Furthermore, he claims that the stock trades largely based on fluctuations in the Titanium Dioxide market, despite the fact that it only accounts for 15% of Rockwood's business. Rockwood actually plans to spin-off the TiO2. This move will help to lower its debt and cedouple it from the swings in the price of this commodity."
I believe that one of my favorite investors to follow, Meryl Witmer's of Eagle Capital Partners is bullish on the stock as well.
When I purchased ROC, the company was in the process of making a significant acquisition, Talison Lithium. I viewed this move as a positive because I see lithium as a growth market with increased usage in batteries going forward. Fast forward to November and another company swooped in and outbid Rockwood for Talison. At the time, I was disappointed that the deal wasn't going through. Interestingly, as more often than one would think is the case this negative actually turned out to be a positive.
Rockwood just made its Investor's Day presentation last week and the market absolutely loved it. I think that ROC was up over 5% on Friday. Rockwood decided to take the money that it had earmarked for the acquisition and use it to make a major share repurchase. Here's what the Credit Suisse analyst, John McNulty, had to say about the company after the recent presentation:
"Catalysts—We believe there are two major catalysts likely for investors in 2013: 1) we expect ROC’s $400 mil share repurchase program (~9-10% of market cap) to be an accelerated program that may be completed by as early as March, and 2) mgmt. indicated that they are committed to separating ROC from the TiO2 business in 2013—while we don’t expect much value for this business, given its drag on the core ROC multiple, regardless of the method (sale or spin-off) this “separation” should drive the stock higher."

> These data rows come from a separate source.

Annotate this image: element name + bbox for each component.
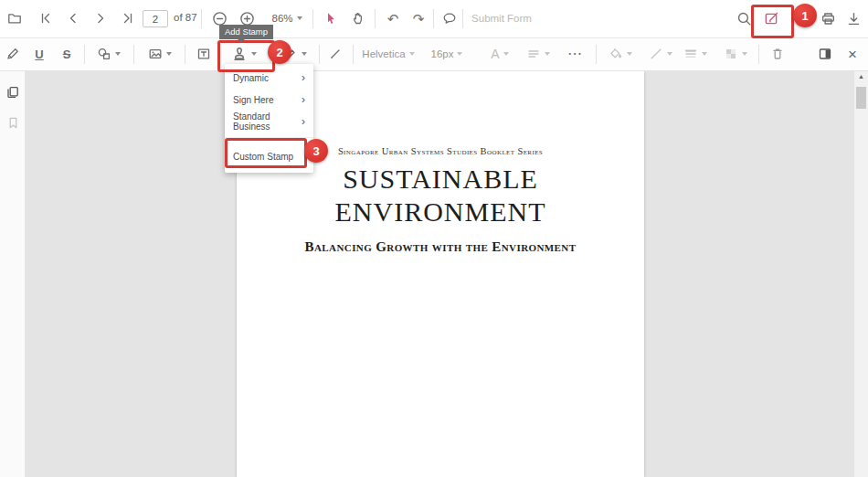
previous-page-button[interactable] [60,5,86,31]
chevron-left-icon [66,11,80,26]
submenu-chevron-icon: › [302,94,305,105]
pencil-tool-button[interactable] [0,40,26,68]
fill-color-icon [609,47,623,61]
stroke-color-dropdown[interactable] [643,40,678,68]
menu-item-standard-business[interactable]: Standard Business › [225,111,313,132]
pages-icon [5,85,20,100]
left-sidebar [0,71,26,477]
caret-down-icon [667,52,672,56]
pencil-icon [5,47,20,61]
print-button[interactable] [815,5,841,31]
menu-item-label: Dynamic [233,73,269,83]
callout-badge-1: 1 [793,4,817,27]
hand-icon [351,11,365,26]
submenu-chevron-icon: › [302,116,305,127]
bookmark-icon [6,116,20,130]
pan-tool-button[interactable] [345,5,371,31]
submit-form-label: Submit Form [471,13,532,24]
scroll-up-arrow-icon[interactable]: ▲ [854,73,868,80]
caret-down-icon [251,52,257,56]
ink-pen-tool-button[interactable] [322,40,349,68]
strikethrough-icon: S [63,48,71,61]
document-canvas[interactable]: Singapore Urban Systems Studies Booklet … [26,71,854,477]
strikethrough-tool-button[interactable]: S [53,40,80,68]
opacity-icon [724,47,738,61]
first-page-button[interactable] [33,5,58,31]
underline-tool-button[interactable]: U [26,40,53,68]
workspace: Singapore Urban Systems Studies Booklet … [0,71,868,477]
comment-button[interactable] [437,5,462,31]
undo-button[interactable]: ↶ [380,5,406,31]
edit-annotation-icon [764,11,779,26]
download-icon [846,11,862,26]
trash-icon [770,47,785,61]
first-page-icon [38,11,53,26]
submit-form-button[interactable]: Submit Form [470,5,534,31]
shapes-icon [97,47,111,61]
search-icon [736,11,752,26]
more-options-button[interactable]: ⋯ [561,40,588,68]
next-page-button[interactable] [88,5,113,31]
menu-separator [225,137,313,138]
scrollbar-thumb[interactable] [856,87,866,109]
top-toolbar: of 87 86% ↶ [0,0,868,38]
caret-down-icon [115,52,121,56]
submenu-chevron-icon: › [302,72,305,83]
cursor-arrow-icon [323,11,338,26]
speech-bubble-icon [442,11,457,26]
zoom-level-value: 86% [271,13,292,24]
annotate-mode-button[interactable] [758,5,784,31]
tooltip-arrow [238,39,245,43]
last-page-icon [121,11,135,26]
font-color-icon: A [491,47,499,61]
folder-icon [7,11,22,26]
menu-item-sign-here[interactable]: Sign Here › [225,89,313,111]
download-button[interactable] [841,5,866,31]
text-align-dropdown[interactable] [519,40,557,68]
search-button[interactable] [731,5,757,31]
text-box-tool-button[interactable] [190,40,217,68]
caret-down-icon [545,52,550,56]
edit-toolbar: U S [0,38,868,71]
shapes-tool-button[interactable] [90,40,128,68]
menu-item-custom-stamp[interactable]: Custom Stamp [225,143,313,169]
open-file-button[interactable] [2,5,27,31]
page-count-label: of 87 [174,12,197,23]
select-tool-button[interactable] [318,5,344,31]
font-family-dropdown[interactable]: Helvetica [360,40,417,68]
menu-item-dynamic[interactable]: Dynamic › [225,67,313,89]
ellipsis-icon: ⋯ [567,47,582,61]
font-family-value: Helvetica [362,48,405,59]
ink-pen-icon [328,47,343,61]
font-color-dropdown[interactable]: A [484,40,515,68]
opacity-dropdown[interactable] [716,40,755,68]
last-page-button[interactable] [115,5,141,31]
font-size-dropdown[interactable]: 16px [426,40,468,68]
stroke-color-icon [649,47,663,61]
vertical-scrollbar[interactable]: ▲ [854,71,868,477]
close-toolbar-button[interactable]: × [839,40,866,68]
page-thumbnails-button[interactable] [3,82,23,102]
divider [84,45,85,64]
divider [758,45,759,64]
panel-toggle-button[interactable] [811,40,839,68]
redo-button[interactable]: ↷ [406,5,431,31]
fill-color-dropdown[interactable] [601,40,640,68]
divider [133,45,134,64]
font-size-value: 16px [431,48,454,59]
line-thickness-dropdown[interactable] [676,40,715,68]
caret-down-icon [302,52,307,56]
caret-down-icon [702,52,707,56]
zoom-out-icon [212,11,228,26]
caret-down-icon [627,52,632,56]
menu-item-label: Standard Business [233,111,302,132]
divider [462,9,463,28]
page-number-input[interactable] [143,10,168,27]
divider [319,45,320,64]
image-icon [148,47,163,61]
delete-annotation-button[interactable] [764,40,791,68]
divider [201,9,202,28]
image-tool-button[interactable] [141,40,179,68]
zoom-in-icon [239,11,255,26]
bookmarks-button[interactable] [3,112,23,132]
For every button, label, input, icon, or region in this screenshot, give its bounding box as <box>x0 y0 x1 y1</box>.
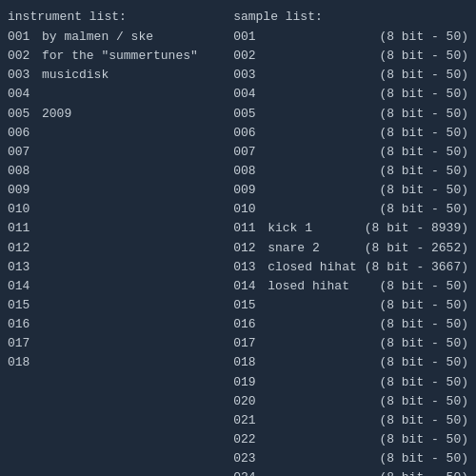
sample-number: 001 <box>233 28 268 47</box>
item-name: musicdisk <box>42 66 109 85</box>
sample-info: (8 bit - 50) <box>371 200 468 219</box>
instrument-list-item: 004 <box>8 85 233 104</box>
sample-number: 003 <box>233 66 268 85</box>
sample-number: 010 <box>233 200 268 219</box>
item-number: 015 <box>8 296 42 315</box>
sample-list-item: 011kick 1(8 bit - 8939) <box>233 219 468 238</box>
sample-info: (8 bit - 50) <box>371 105 468 124</box>
sample-list-header: sample list: <box>233 10 468 24</box>
sample-name: losed hihat <box>268 277 353 296</box>
sample-number: 021 <box>233 411 268 430</box>
sample-info: (8 bit - 50) <box>371 353 468 372</box>
sample-info: (8 bit - 50) <box>371 296 468 315</box>
item-number: 017 <box>8 334 42 353</box>
item-number: 002 <box>8 47 42 66</box>
item-number: 006 <box>8 124 42 143</box>
item-number: 013 <box>8 258 42 277</box>
sample-list-item: 021(8 bit - 50) <box>233 411 468 430</box>
instrument-list: 001by malmen / ske002for the "summertune… <box>8 28 233 373</box>
sample-list-item: 009(8 bit - 50) <box>233 181 468 200</box>
instrument-list-item: 003musicdisk <box>8 66 233 85</box>
instrument-list-item: 007 <box>8 143 233 162</box>
item-number: 008 <box>8 162 42 181</box>
instrument-list-item: 001by malmen / ske <box>8 28 233 47</box>
sample-number: 016 <box>233 315 268 334</box>
item-number: 009 <box>8 181 42 200</box>
sample-list-column: sample list: 001(8 bit - 50)002(8 bit - … <box>233 10 468 466</box>
sample-name: closed hihat <box>268 258 357 277</box>
sample-number: 008 <box>233 162 268 181</box>
sample-number: 002 <box>233 47 268 66</box>
item-name: 2009 <box>42 105 71 124</box>
item-number: 001 <box>8 28 42 47</box>
sample-list-item: 020(8 bit - 50) <box>233 392 468 411</box>
sample-info: (8 bit - 2652) <box>357 239 468 258</box>
sample-name: snare 2 <box>268 239 353 258</box>
sample-list-item: 022(8 bit - 50) <box>233 430 468 449</box>
instrument-list-item: 012 <box>8 239 233 258</box>
sample-info: (8 bit - 50) <box>371 449 468 468</box>
sample-list-item: 017(8 bit - 50) <box>233 334 468 353</box>
sample-info: (8 bit - 50) <box>371 28 468 47</box>
instrument-list-item: 014 <box>8 277 233 296</box>
sample-number: 024 <box>233 468 268 476</box>
sample-info: (8 bit - 50) <box>371 124 468 143</box>
sample-list-item: 019(8 bit - 50) <box>233 373 468 392</box>
instrument-list-item: 008 <box>8 162 233 181</box>
sample-info: (8 bit - 50) <box>371 162 468 181</box>
item-number: 018 <box>8 353 42 372</box>
sample-number: 012 <box>233 239 268 258</box>
item-number: 003 <box>8 66 42 85</box>
sample-number: 007 <box>233 143 268 162</box>
sample-number: 020 <box>233 392 268 411</box>
instrument-list-item: 006 <box>8 124 233 143</box>
sample-list: 001(8 bit - 50)002(8 bit - 50)003(8 bit … <box>233 28 468 476</box>
instrument-list-column: instrument list: 001by malmen / ske002fo… <box>8 10 233 466</box>
sample-info: (8 bit - 50) <box>371 430 468 449</box>
instrument-list-item: 0052009 <box>8 105 233 124</box>
sample-info: (8 bit - 50) <box>371 66 468 85</box>
sample-info: (8 bit - 50) <box>371 334 468 353</box>
sample-list-item: 004(8 bit - 50) <box>233 85 468 104</box>
sample-list-item: 010(8 bit - 50) <box>233 200 468 219</box>
sample-list-item: 012snare 2(8 bit - 2652) <box>233 239 468 258</box>
sample-info: (8 bit - 50) <box>371 143 468 162</box>
instrument-list-item: 016 <box>8 315 233 334</box>
sample-number: 022 <box>233 430 268 449</box>
item-number: 016 <box>8 315 42 334</box>
sample-number: 006 <box>233 124 268 143</box>
item-name: for the "summertunes" <box>42 47 198 66</box>
sample-list-item: 018(8 bit - 50) <box>233 353 468 372</box>
sample-number: 009 <box>233 181 268 200</box>
instrument-list-item: 010 <box>8 200 233 219</box>
instrument-list-item: 015 <box>8 296 233 315</box>
sample-info: (8 bit - 50) <box>371 411 468 430</box>
sample-number: 017 <box>233 334 268 353</box>
sample-number: 018 <box>233 353 268 372</box>
sample-list-item: 005(8 bit - 50) <box>233 105 468 124</box>
sample-list-item: 002(8 bit - 50) <box>233 47 468 66</box>
sample-list-item: 001(8 bit - 50) <box>233 28 468 47</box>
instrument-list-item: 013 <box>8 258 233 277</box>
sample-list-item: 007(8 bit - 50) <box>233 143 468 162</box>
sample-info: (8 bit - 50) <box>371 373 468 392</box>
sample-number: 023 <box>233 449 268 468</box>
sample-list-item: 003(8 bit - 50) <box>233 66 468 85</box>
sample-info: (8 bit - 3667) <box>357 258 468 277</box>
item-name: by malmen / ske <box>42 28 153 47</box>
sample-number: 005 <box>233 105 268 124</box>
instrument-list-header: instrument list: <box>8 10 233 24</box>
sample-info: (8 bit - 50) <box>371 315 468 334</box>
sample-number: 004 <box>233 85 268 104</box>
instrument-list-item: 017 <box>8 334 233 353</box>
sample-info: (8 bit - 8939) <box>357 219 468 238</box>
sample-list-item: 024(8 bit - 50) <box>233 468 468 476</box>
sample-list-item: 008(8 bit - 50) <box>233 162 468 181</box>
sample-list-item: 016(8 bit - 50) <box>233 315 468 334</box>
sample-list-item: 014losed hihat(8 bit - 50) <box>233 277 468 296</box>
sample-list-item: 006(8 bit - 50) <box>233 124 468 143</box>
instrument-list-item: 002for the "summertunes" <box>8 47 233 66</box>
sample-number: 011 <box>233 219 268 238</box>
sample-number: 015 <box>233 296 268 315</box>
sample-list-item: 023(8 bit - 50) <box>233 449 468 468</box>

Did you see the magic word...no not please as the Dad in me would say..."Catalysts". As an investor, that word music to my ears (or eyes I suppose that I should say since no one is reading this stuff out loud to me). It looks like the company's management is on tract to spin-off the crummy Titanium Dioxide business some time this year. I say good riddance, I've seen people trying to make money in that chemical sub-sector for years now in companies like Tronox without much success. The sooner TO2 is gone from OC, the sooner it will likely see multiple expansion.
I continue to own Rockwood in real life and in CAPS as I collect its old dividend and wait for additional catalysts to materialize. Just how I like it.
Thanks for reading everyone. I hope that you're all having great weekends.